Problem description: I would like the records restated word for word, without the pictures.
─── Supplied records ───
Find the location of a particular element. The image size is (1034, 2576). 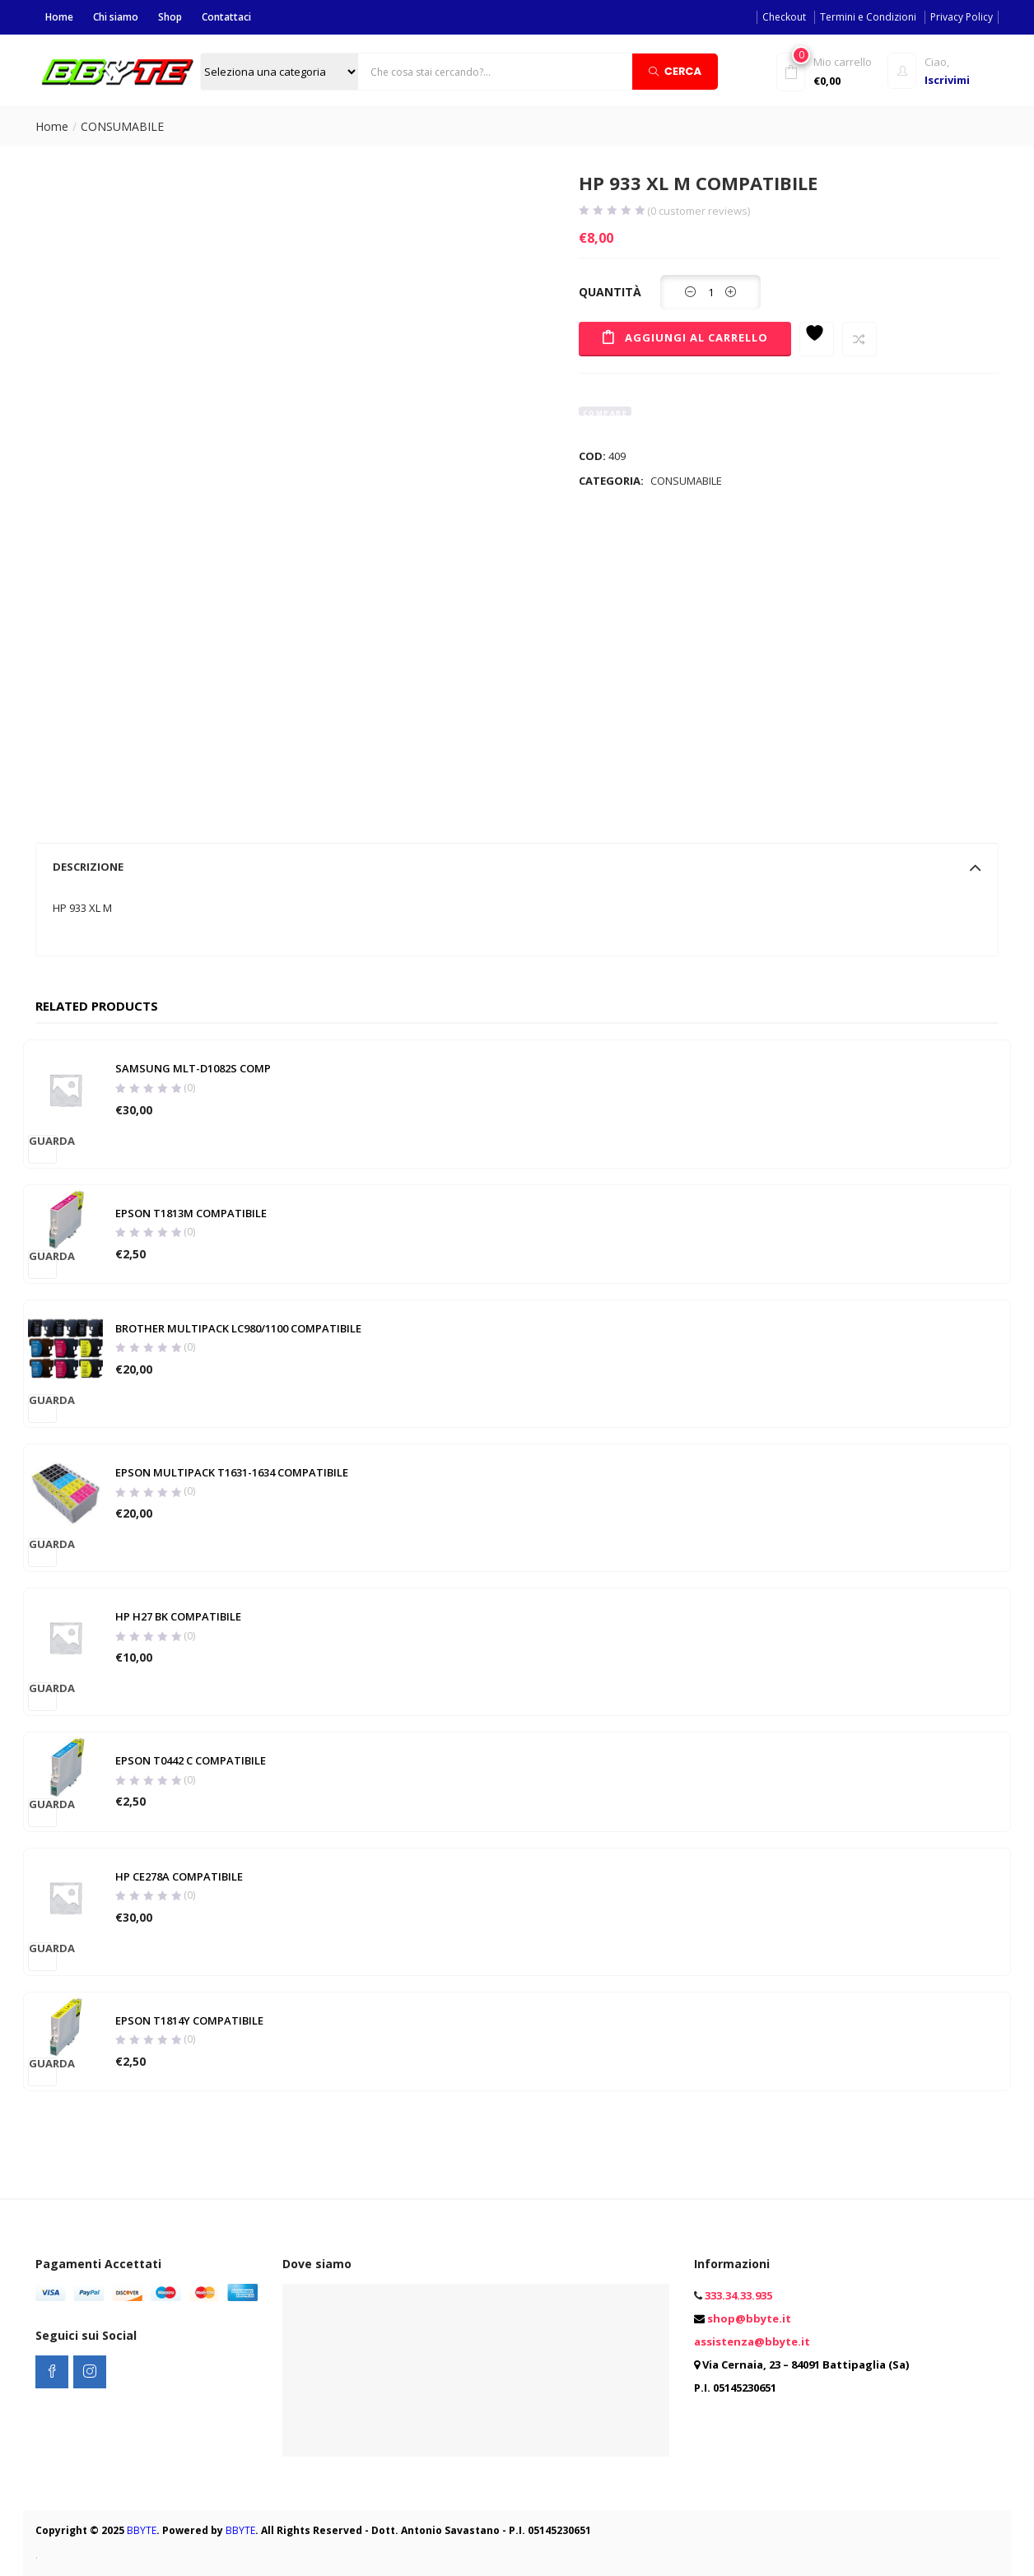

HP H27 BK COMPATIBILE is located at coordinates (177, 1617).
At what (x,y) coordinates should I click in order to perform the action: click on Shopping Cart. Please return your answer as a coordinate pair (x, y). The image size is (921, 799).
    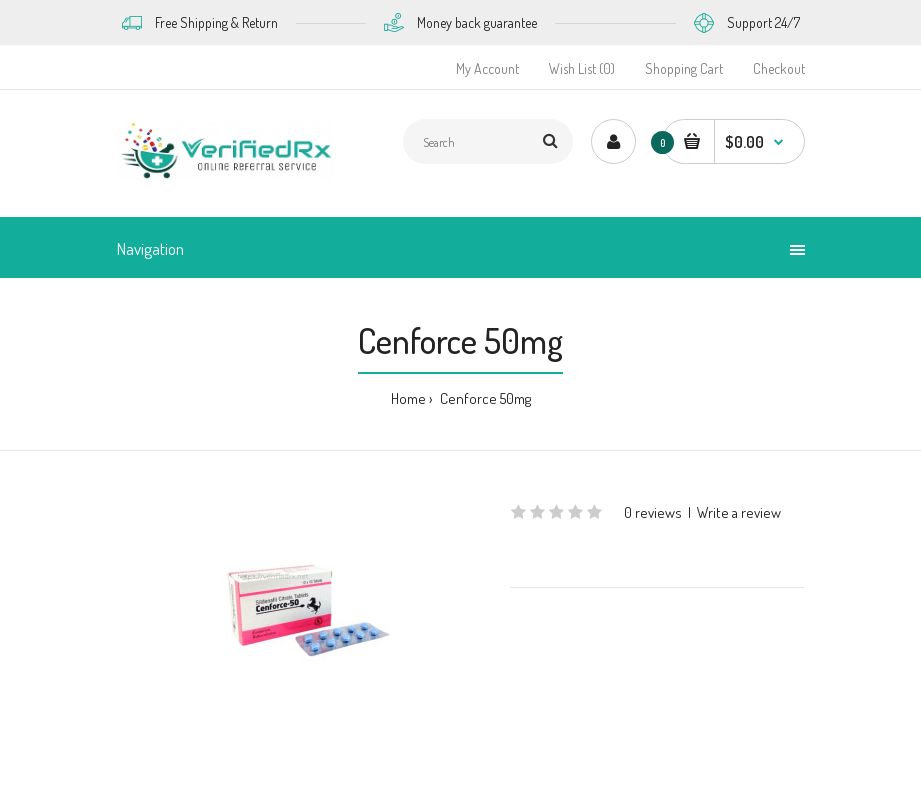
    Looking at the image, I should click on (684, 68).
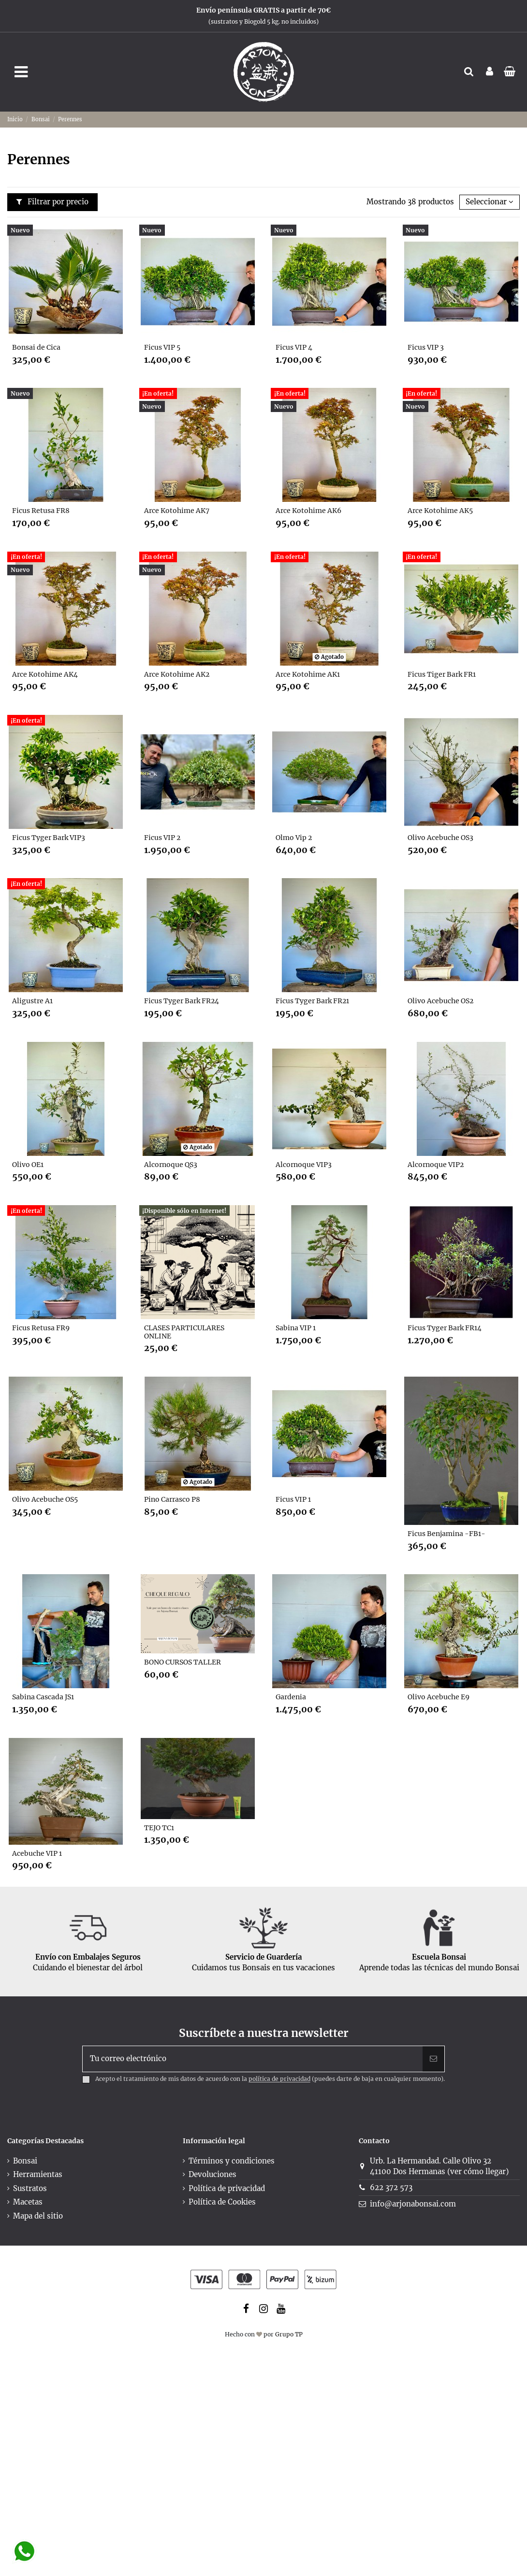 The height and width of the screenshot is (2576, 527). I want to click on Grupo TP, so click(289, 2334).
───
Exercise answer:
Find the location of a particular element. The image size is (1034, 2576). 

HP H27 BK COMPATIBILE is located at coordinates (177, 1617).
At what (x,y) coordinates should I click in order to perform the action: click on Shopping Cart. Please return your answer as a coordinate pair (x, y). The image size is (921, 799).
    Looking at the image, I should click on (684, 68).
 The height and width of the screenshot is (2576, 527). I want to click on Grupo TP, so click(289, 2334).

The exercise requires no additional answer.